In architectures that do not allow CPUs and nodes to be dynamically added to a running system without a reboot, CPUs and nodes are numbered consecutively from zero. Each node's CPUs are numbered consecutively.

Systems that can dynamically remove CPUs or nodes from a running system may have "holes" in the numbering scheme. However, if new CPUs are introduced, they will appear in the same range as other CPUs on the same node, and if new nodes are introduced, their CPUs will be consecutively numbered. CPUs from different nodes are never interleaved.

This means that if a node has the capacity to have additional CPUs added to it, space must be left in the numbering scheme to accommodate those additional CPUs.

A NUMA node may contain zero, one, or more memory blocks. As the Linux kernel in general does not support multiple pgdats per node, the topology does not explicitly support multiple memory blocks per node. While it is possible that there is a one to one relationship of memory blocks to NUMA nodes, this is not guaranteed, and NUMA implementations are expected that do not adhere to this relationship. Each memory block has a distinct memory block number. The NUMA topology description provides this numbering and the linkage between memory blocks and NUMA nodes.

See the rationale [update this too!] for example numberings for different architectures.

Simple Topology Discovery

Userspace topology discovery is provided via driverfs. This is being further developed by Matthew Dobson to provide a more complete topology discovery and reporting mechanism. There are patches to the kernel currently available [insert link], and the code is also a part of Andrew Morton's experimental tree [link to Andrew's tree].
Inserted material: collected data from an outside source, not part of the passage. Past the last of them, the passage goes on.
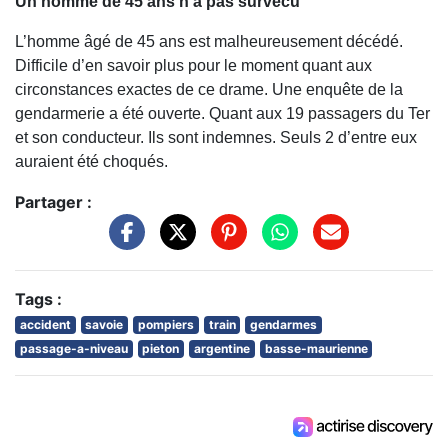
Un homme de 45 ans n'a pas survécu
L’homme âgé de 45 ans est malheureusement décédé.
Difficile d’en savoir plus pour le moment quant aux
circonstances exactes de ce drame. Une enquête de la
gendarmerie a été ouverte. Quant aux 19 passagers du Ter
et son conducteur. Ils sont indemnes. Seuls 2 d’entre eux
auraient été choqués.
Partager :
Tags :
accident
savoie
pompiers
train
gendarmes
passage-a-niveau
pieton
argentine
basse-maurienne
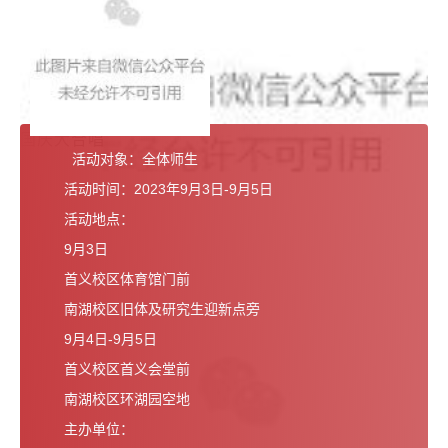
国庆大合唱
活动对象：全体师生
活动时间：2023年9月3日-9月5日
活动地点：
9月3日
首义校区体育馆门前
南湖校区旧体及研究生迎新点旁
9月4日-9月5日
首义校区首义会堂前
南湖校区环湖园空地
主办单位：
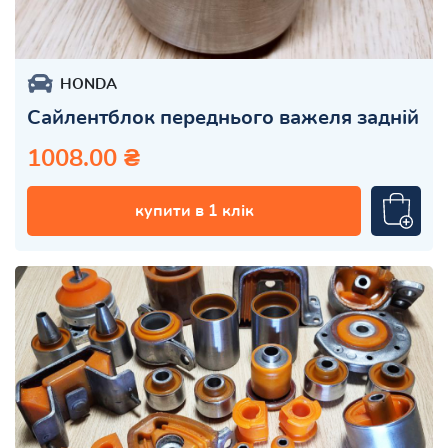
HONDA
Сайлентблок переднього важеля задній
1008.00 ₴
купити в 1 клік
It is also useful to have a C-language API providing an efficient and simple means of getting a few critical pieces of information. The following functions are defined here as they are necessary for supporting a minimal Topology API.

```
 int __cpu_to_node(int cpu);
```
Given a CPU number, return the number of the node containing that CPU. If the architecture supports hierarchical NUMA (nodes containing other nodes), then the lowest level node (i.e., the node most immediately containing the cpu) is returned.

Returns a node number, or a negative errno if an error occurs.
```
 int __memblk_to_node(int memblk);
```
Given a memory block number, return the number of the node containing that memblk. If the architecture supports hierarchical NUMA (nodes containing other nodes), then the lowest level node (i.e., the node most immediately containing the memblk) is returned.
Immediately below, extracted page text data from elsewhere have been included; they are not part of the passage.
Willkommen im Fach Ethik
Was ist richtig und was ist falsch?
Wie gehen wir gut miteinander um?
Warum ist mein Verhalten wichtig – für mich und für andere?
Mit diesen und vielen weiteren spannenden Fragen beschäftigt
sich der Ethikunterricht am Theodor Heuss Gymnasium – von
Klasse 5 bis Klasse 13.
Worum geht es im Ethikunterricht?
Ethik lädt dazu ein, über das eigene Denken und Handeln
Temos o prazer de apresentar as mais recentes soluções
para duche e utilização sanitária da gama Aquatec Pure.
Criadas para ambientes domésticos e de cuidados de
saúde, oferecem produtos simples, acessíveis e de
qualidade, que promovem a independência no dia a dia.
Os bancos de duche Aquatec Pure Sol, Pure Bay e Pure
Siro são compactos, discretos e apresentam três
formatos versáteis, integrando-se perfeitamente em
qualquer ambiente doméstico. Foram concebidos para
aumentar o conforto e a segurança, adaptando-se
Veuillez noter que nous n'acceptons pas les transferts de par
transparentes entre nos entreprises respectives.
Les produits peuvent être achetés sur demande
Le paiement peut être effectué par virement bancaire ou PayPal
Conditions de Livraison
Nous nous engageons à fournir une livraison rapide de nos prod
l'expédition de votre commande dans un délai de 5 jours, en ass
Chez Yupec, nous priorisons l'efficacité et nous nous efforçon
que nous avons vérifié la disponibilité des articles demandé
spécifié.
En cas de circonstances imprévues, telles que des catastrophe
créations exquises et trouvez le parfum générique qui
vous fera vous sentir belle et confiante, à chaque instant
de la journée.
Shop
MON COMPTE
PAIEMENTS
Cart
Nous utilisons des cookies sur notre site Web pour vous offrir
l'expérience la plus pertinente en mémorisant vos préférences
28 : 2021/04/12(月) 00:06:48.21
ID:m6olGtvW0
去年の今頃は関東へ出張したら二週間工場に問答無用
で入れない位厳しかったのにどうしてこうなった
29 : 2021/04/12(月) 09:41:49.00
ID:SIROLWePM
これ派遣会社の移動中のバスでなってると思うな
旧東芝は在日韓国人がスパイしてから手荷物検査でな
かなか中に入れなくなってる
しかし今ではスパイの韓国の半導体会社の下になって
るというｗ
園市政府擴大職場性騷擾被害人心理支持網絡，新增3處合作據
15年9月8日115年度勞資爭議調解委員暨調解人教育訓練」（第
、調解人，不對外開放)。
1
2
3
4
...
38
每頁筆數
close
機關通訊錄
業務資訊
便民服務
Returns a node number, or a negative errno if an error occurs.
```
 int __parent_node(int node);
```
Given a node number, return the number of the parent node (i.e., the node that contains it). This is useful for hierarchical NUMA machines which may have nested NUMA nodes.
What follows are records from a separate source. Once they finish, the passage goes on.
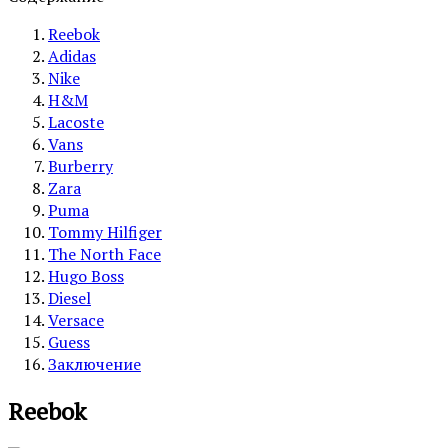
Reebok
Adidas
Nike
H&M
Lacoste
Vans
Burberry
Zara
Puma
Tommy Hilfiger
The North Face
Hugo Boss
Diesel
Versace
Guess
Заключение
Reebok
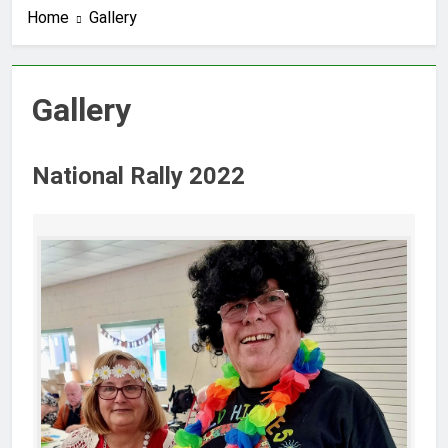
Home
Gallery
Gallery
National Rally 2022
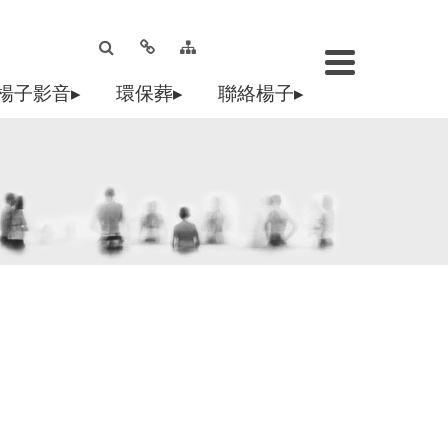
楊子影音▸
環保葬▸
聯絡楊子▸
Returns a node number, or a negative errno if an error occurs.
```
 unsigned long __node_to_cpu_mask(int node);
```
Given a node number, return a bitmask of CPUs on that node. This interface may soon be changed to take a pointer to a bitmask as an additional argument, as there is motivation to allow more CPUs than BITS_PER_LONG.

Returns a CPU bitmask. An empty bitmask may signify either a node with no CPUs, or an invalid node number.
```
 int __node_to_memblk(int node);
```
Given a node number, return the number of the first memory block on that node.

Returns a memblk number, or a negative errno if an error occurs.
```
 int get_curr_cpu();
```
Current executing CPU. This is similar to smp_processor_id(), but will be available at user level.

Returns a CPU number.
```
 int get_curr_node();
```
NUMA node containing the currently executing CPU.

Returns a node number.

Future Extensions

There are additional capabilities that could be implemented with the Topology API. Some have been identified and are listed below:

Functions to bind/restrict to a node and obtain node binding/restriction information. This capability can be obtained by using the CPU and memblk specific calls. [Insert link for MemBind API]
Virtual address or page to memory block function (i.e., __va_to_memblk(), __page_to_memblk()).
Adding various I/O (ie: PCI) busses to the base elements of the topology: __pcibus_to_node(). This allows for things like Multi-Path I/O, and intelligent bindings for I/O intensive processes.